La nouveauté du droit de partage.En effet, la loi de Finances rectificative du 29 décembre 2010 a complété le régime fiscal applicable à ces libéralités : l’incorporation à une donation-partage transgénérationnelle d’un bien antérieurement donné à un enfant est dorénavant soumise au droit de partage, y compris lorsque ce bien est attribué à un descendant du donataire.

L’incorporation d’une donation antérieurement consentie à la génération intermédiaire (l’enfant), pour le descendre à la génération du dessous (aux petits-enfants, voire arrières petits-enfants) présente dorénavant un grand intérêt fiscal puisque le droit de partage de 2,5 % se substitue ainsi à celui d’un droit de donation à 45 % de tranche marginale.

Le seuil des six ans.Attention toutefois : cette opération peut exceptionnellement être imposée aux droits de mutation à titre gratuit lorsque la donation incorporée avec changement d’attribution et de génération a moins de six ans.

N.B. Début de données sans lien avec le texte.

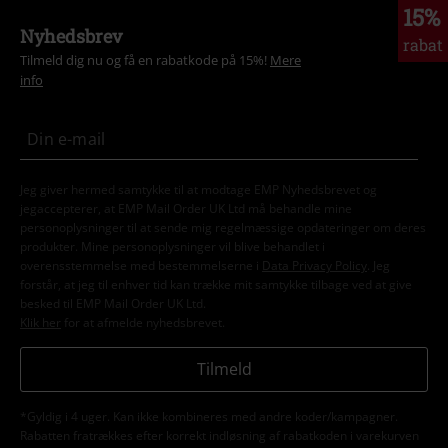
15%
Nyhedsbrev
rabat
Tilmeld dig nu og få en rabatkode på 15%!
Mere
info
Jeg giver hermed samtykke til at modtage EMP Nyhedsbrevet og
jegaccepterer, at EMP Mail Order UK Ltd må behandle mine
personoplysninger til at sende mig regelmæssige opdateringer om deres
produkter. Mine personoplysninger vil blive behandlet i
overensstemmelse med bestemmelserne i
Data Privacy Policy
. Jeg
forstår, at jeg til enhver tid kan trække mit samtykke tilbage ved at give
besked til EMP Mail Order UK Ltd.
Klik her
for at afmelde nyhedsbrevet.
Tilmeld
*Gyldig i 4 uger. Kan ikke kombineres med andre koder/kampagner.
Rabatten fratrækkes efter korrekt indløsning af rabatkoden i varekurven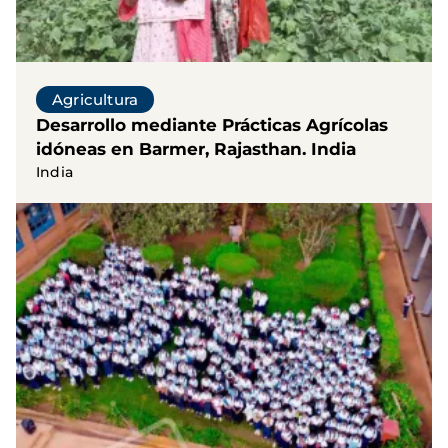
Agricultura
Desarrollo mediante Prácticas Agrícolas
idóneas en Barmer, Rajasthan. India
India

Ce dispositif anti-abus a pour objectif d’éviter qu’une donation soit consentie à un enfant et que, dans son sillage, une donation-partage transgénérationnelle incorpore la donation pour l’attribuer à un petit-enfant, de sorte que la transmission bénéficie d’un tarif parents-enfants complété par un droit de partage, plus favorables que le tarif grands-parents/petits-enfants.

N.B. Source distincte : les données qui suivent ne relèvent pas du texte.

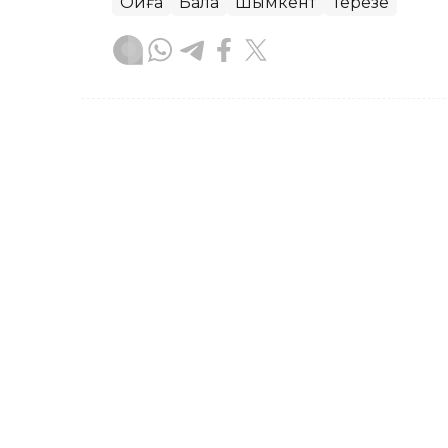
Оқиға
Бала
Шымкент
Терезе
Сәбит Тастанбек
Авторлар
10:49, 05 Тамыз 2026
Тойдағы шулы видео: тіл
адамның үстінен қылмыс
ТҮРКІСТАН. KAZINFORM – Түркістан о
полиция қылмыстық іс қозғады.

La donation partage transgénérationnelle constitue donc aujourd’hui un instrument permettant notamment de rediriger les anciennes opérations de transmission de patrimoine en faveur de la génération des enfants vers celle des petits enfants pour un coût fiscal relativement modéré, dès lors que la donation incorporée a été taxée et consentie il y a plus de six ans.

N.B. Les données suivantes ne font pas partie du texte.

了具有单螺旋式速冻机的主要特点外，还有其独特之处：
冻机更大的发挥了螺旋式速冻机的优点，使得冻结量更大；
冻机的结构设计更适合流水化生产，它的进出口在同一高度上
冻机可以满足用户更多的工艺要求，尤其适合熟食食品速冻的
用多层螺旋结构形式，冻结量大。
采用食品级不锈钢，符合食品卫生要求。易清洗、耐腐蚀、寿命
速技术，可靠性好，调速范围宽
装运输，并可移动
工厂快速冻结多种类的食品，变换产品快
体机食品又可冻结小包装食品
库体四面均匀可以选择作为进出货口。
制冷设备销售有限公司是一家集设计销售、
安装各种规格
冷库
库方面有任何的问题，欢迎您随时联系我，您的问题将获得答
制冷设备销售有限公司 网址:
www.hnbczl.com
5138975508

Une nécessaire anticipation successorale…Cette nouvelle donne implique naturellement une adaptation de la pratique en matière d’anticipation successorale.

Une fois l’abattement en ligne directe consommé, il apparaît par exemple plus opportun de transmettre des biens reçus par donation dans le cadre d’une donation-partage transgénérationnelle avec incorporation de donations antérieures ayant plus de six ans et changement de génération (taxée en principe au droit de partage de 2,5 %), plutôt que par la réalisation d’une nouvelle donation (alors taxée de 5 à 45 %). Voir le tableau 1.

… y compris pour une transmission d’entreprise.Cet exercice comparatif pourra de même être mené en matière de transmission d’entreprise. En la matière pourtant, le régime « Dutreil » permet de bénéficier d’un cadre fiscal sans nul autre pareil : 75 % d’abattement, le cas échéant couplé avec la réduction de droits de 50 % pour donation en pleine propriété avant 70 ans et avec un paiement différé et fractionné sur 15 ans.

En contrepartie, il convient notamment de souscrire un engagement collectif de conservation de deux ans (le cas échéant « réputé acquis »), individuel de quatre ans et de l’exercice d’une fonction de direction pendant les trois années suivant la donation.

Mais là encore, pour peu que l’entreprise familiale dont la transmission est envisagée par des parents à leurs enfants ait pour origine une donation consentie par les grands-parents, la donation-partage portant réincorporation de cette donation originelle puis attribution de l’entreprise à la troisième génération pourra parfois s’avérer plus opportune que le dispositif Dutreil.

Ainsi, en l’état actuel de la législation, pour une donation en pleine propriété consentie avant les 70 ans du donateur à un enfant d’une participation sociétaire éligible au dispositif Dutreil, ce dernier n’apparaît plus attractif que si la participation transmise a une valorisation inférieure à 4,2 millions d’euros. Voir le tableau 2.